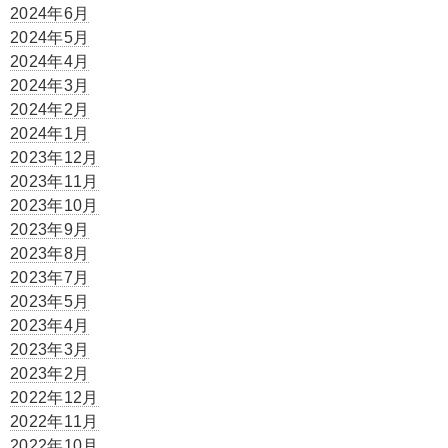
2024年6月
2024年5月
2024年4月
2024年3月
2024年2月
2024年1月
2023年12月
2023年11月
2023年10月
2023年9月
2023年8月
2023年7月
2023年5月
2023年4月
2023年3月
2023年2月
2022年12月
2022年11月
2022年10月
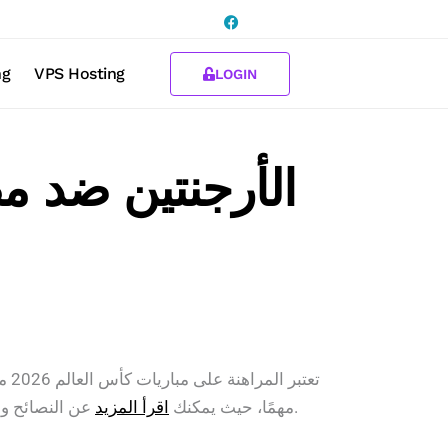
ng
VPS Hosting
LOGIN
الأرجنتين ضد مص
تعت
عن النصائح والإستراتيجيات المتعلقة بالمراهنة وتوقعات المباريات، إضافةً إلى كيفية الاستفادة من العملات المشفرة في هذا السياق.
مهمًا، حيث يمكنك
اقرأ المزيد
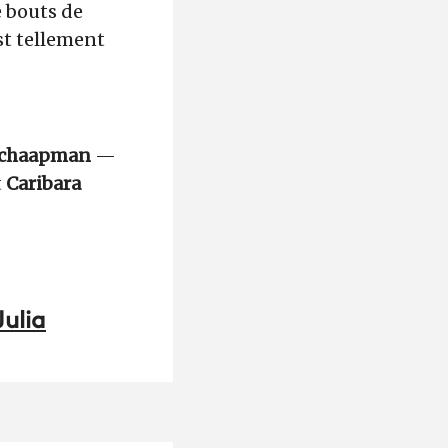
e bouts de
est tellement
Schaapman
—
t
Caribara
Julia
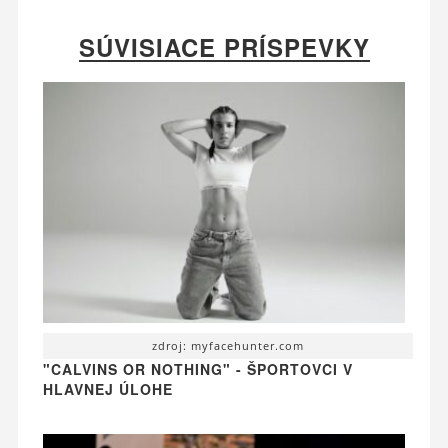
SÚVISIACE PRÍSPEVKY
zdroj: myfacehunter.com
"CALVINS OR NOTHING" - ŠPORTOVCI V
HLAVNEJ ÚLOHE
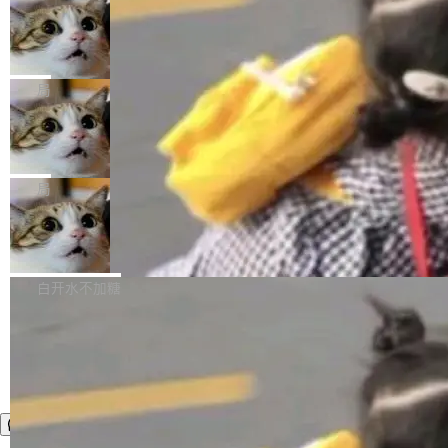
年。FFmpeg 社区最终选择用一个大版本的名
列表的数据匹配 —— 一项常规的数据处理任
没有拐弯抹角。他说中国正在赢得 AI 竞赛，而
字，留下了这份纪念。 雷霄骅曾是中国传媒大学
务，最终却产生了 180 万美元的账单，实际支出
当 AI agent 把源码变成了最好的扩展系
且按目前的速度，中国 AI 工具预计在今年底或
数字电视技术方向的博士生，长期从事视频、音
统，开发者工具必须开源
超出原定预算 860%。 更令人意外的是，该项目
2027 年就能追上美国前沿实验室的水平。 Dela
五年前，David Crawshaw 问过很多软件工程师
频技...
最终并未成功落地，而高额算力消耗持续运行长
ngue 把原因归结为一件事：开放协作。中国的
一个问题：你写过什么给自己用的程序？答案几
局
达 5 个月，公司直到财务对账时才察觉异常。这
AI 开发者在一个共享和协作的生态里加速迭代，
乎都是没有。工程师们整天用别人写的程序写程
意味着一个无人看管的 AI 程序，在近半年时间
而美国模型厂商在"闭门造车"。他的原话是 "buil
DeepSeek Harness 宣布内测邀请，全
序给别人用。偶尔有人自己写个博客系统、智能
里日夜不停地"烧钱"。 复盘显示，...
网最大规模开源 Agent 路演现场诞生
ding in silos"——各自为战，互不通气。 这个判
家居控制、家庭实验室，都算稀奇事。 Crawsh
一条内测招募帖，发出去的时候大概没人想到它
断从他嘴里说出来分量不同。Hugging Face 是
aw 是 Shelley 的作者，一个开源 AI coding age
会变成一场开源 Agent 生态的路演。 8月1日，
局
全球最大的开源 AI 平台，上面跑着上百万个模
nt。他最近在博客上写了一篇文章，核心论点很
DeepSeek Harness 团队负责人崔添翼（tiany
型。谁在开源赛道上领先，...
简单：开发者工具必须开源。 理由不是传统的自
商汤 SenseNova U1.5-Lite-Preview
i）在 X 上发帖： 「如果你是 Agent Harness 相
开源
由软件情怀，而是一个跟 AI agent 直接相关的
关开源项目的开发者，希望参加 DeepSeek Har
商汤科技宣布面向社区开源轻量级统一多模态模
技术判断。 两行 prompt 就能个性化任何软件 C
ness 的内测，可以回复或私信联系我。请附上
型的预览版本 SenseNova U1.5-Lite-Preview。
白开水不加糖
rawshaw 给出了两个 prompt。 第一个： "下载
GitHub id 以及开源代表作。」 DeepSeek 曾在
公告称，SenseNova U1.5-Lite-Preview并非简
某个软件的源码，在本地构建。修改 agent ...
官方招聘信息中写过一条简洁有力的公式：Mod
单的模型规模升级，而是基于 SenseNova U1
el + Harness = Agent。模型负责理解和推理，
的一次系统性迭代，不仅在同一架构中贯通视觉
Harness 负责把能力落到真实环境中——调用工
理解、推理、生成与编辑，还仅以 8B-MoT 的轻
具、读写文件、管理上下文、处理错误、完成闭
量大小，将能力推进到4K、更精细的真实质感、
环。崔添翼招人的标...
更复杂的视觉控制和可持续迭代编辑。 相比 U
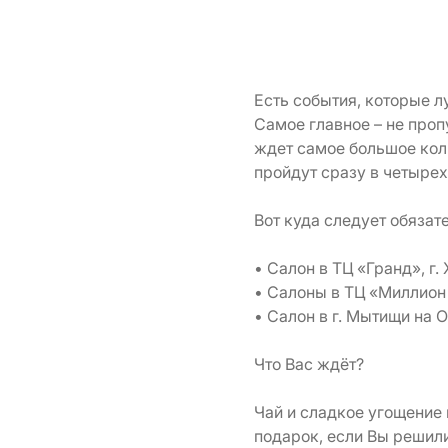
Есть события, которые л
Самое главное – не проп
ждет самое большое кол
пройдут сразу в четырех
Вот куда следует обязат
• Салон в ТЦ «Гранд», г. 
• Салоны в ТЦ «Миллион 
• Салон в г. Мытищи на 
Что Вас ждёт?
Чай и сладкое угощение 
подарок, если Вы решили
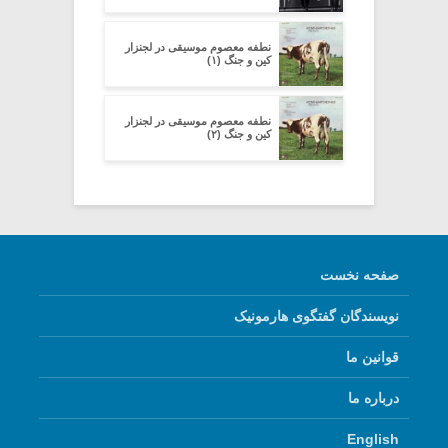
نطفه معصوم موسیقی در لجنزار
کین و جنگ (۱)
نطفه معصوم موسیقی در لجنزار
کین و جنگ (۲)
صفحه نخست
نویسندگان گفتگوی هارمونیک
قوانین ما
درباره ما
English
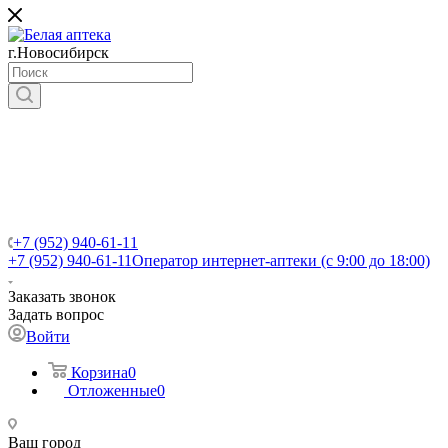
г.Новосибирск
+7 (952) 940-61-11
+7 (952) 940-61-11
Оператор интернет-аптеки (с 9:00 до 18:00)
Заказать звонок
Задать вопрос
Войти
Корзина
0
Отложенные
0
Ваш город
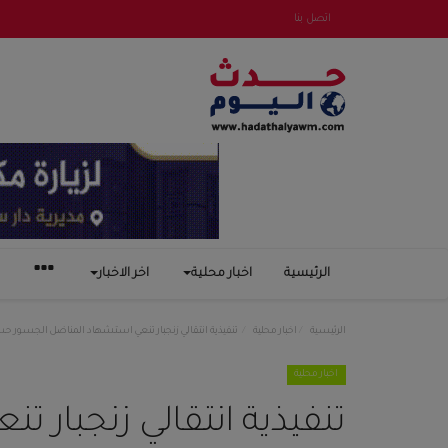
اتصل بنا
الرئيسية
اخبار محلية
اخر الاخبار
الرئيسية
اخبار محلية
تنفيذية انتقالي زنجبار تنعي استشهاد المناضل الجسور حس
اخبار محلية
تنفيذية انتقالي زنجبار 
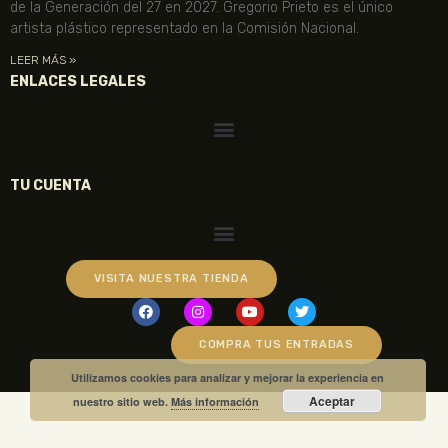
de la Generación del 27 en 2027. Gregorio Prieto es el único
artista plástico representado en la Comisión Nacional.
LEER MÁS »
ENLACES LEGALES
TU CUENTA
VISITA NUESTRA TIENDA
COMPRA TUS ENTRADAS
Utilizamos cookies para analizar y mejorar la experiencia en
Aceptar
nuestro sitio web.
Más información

* * *

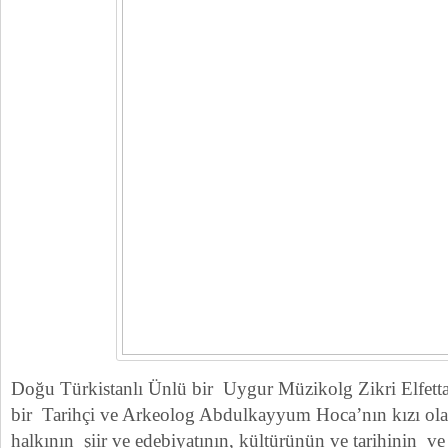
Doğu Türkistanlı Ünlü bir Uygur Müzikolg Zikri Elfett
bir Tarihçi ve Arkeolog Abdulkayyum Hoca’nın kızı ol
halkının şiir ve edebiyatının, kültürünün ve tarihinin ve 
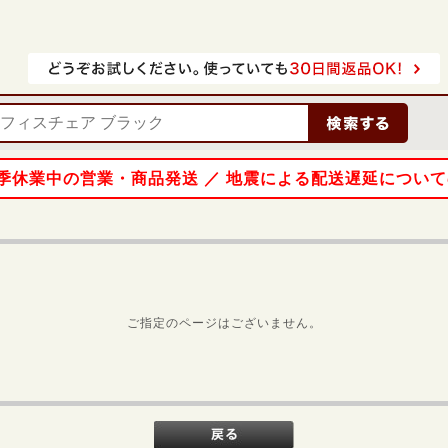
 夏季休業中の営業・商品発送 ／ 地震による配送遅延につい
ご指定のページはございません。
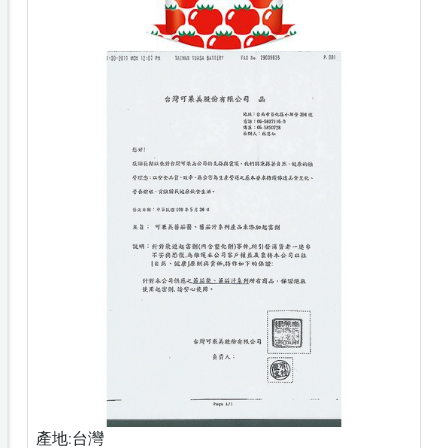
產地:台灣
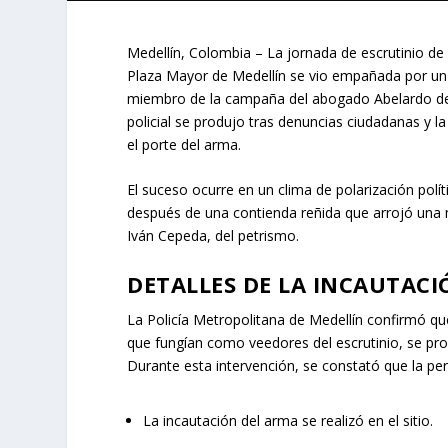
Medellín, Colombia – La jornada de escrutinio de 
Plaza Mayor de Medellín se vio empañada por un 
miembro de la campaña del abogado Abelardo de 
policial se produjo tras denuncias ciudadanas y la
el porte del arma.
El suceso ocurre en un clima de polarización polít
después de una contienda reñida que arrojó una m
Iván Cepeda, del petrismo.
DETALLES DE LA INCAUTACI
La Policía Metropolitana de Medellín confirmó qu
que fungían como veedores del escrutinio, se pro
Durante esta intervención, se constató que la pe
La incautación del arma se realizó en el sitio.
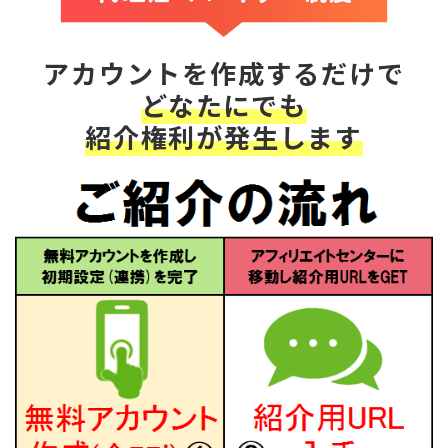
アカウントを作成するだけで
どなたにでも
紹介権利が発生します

==

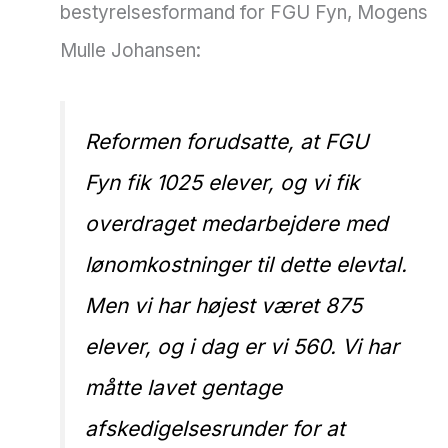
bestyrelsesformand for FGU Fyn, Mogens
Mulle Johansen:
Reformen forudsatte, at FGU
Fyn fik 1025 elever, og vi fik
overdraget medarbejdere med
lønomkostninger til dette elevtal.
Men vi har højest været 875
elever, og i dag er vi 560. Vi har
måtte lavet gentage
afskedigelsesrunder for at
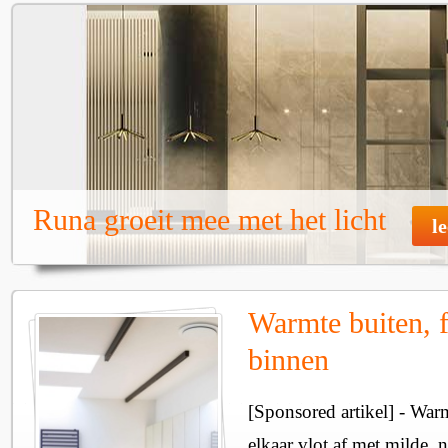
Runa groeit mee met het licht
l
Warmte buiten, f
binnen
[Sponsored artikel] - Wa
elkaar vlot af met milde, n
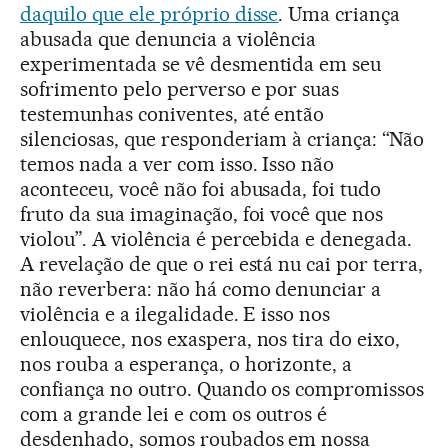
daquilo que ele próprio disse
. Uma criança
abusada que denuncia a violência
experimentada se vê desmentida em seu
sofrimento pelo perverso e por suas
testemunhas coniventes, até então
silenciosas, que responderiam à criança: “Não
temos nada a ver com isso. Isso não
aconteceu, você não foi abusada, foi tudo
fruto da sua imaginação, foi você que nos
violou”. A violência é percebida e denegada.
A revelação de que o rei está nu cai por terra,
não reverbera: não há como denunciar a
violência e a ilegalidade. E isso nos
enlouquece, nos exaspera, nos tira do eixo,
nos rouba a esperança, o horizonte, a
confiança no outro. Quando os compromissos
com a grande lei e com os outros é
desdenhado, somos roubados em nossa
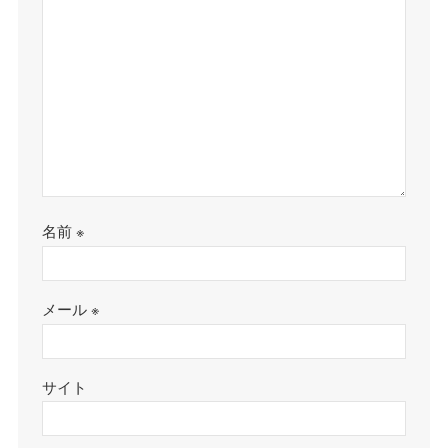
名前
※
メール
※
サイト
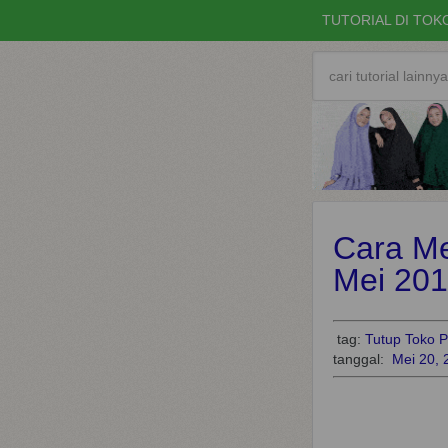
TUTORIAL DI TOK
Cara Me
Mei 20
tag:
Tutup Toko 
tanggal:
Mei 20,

What needs to be done:
Restate the lines above from the one containing "Есть события, которые л" through the one containing "Más información", inclusive, exactly and without pictures.

Answer space:
Есть события, которые л
Самое главное – не проп
ждет самое большое кол
пройдут сразу в четырех
Вот куда следует обязат
• Салон в ТЦ «Гранд», г. 
• Салоны в ТЦ «Миллион 
• Салон в г. Мытищи на 
Что Вас ждёт?
Чай и сладкое угощение 
подарок, если Вы решили
نطفه معصوم موسیقی در لجنزار
کین و جنگ (۱)
نطفه معصوم موسیقی در لجنزار
کین و جنگ (۲)
صفحه نخست
نویسندگان گفتگوی هارمونیک
قوانین ما
درباره ما
English
г.Новосибирск
+7 (952) 940-61-11
+7 (952) 940-61-11
Оператор интернет-аптеки (с 9:00 до 18:00)
Заказать звонок
Задать вопрос
Войти
Корзина
0
Отложенные
0
Ваш город
اتصل بنا
الرئيسية
اخبار محلية
اخر الاخبار
الرئيسية
اخبار محلية
تنفيذية انتقالي زنجبار تنعي استشهاد المناضل الجسور حس
اخبار محلية
تنفيذية انتقالي زنجبار 
de la Generación del 27 en 2027. Gregorio Prieto es el único
artista plástico representado en la Comisión Nacional.
LEER MÁS »
ENLACES LEGALES
TU CUENTA
VISITA NUESTRA TIENDA
COMPRA TUS ENTRADAS
Utilizamos cookies para analizar y mejorar la experiencia en
Aceptar
nuestro sitio web.
Más información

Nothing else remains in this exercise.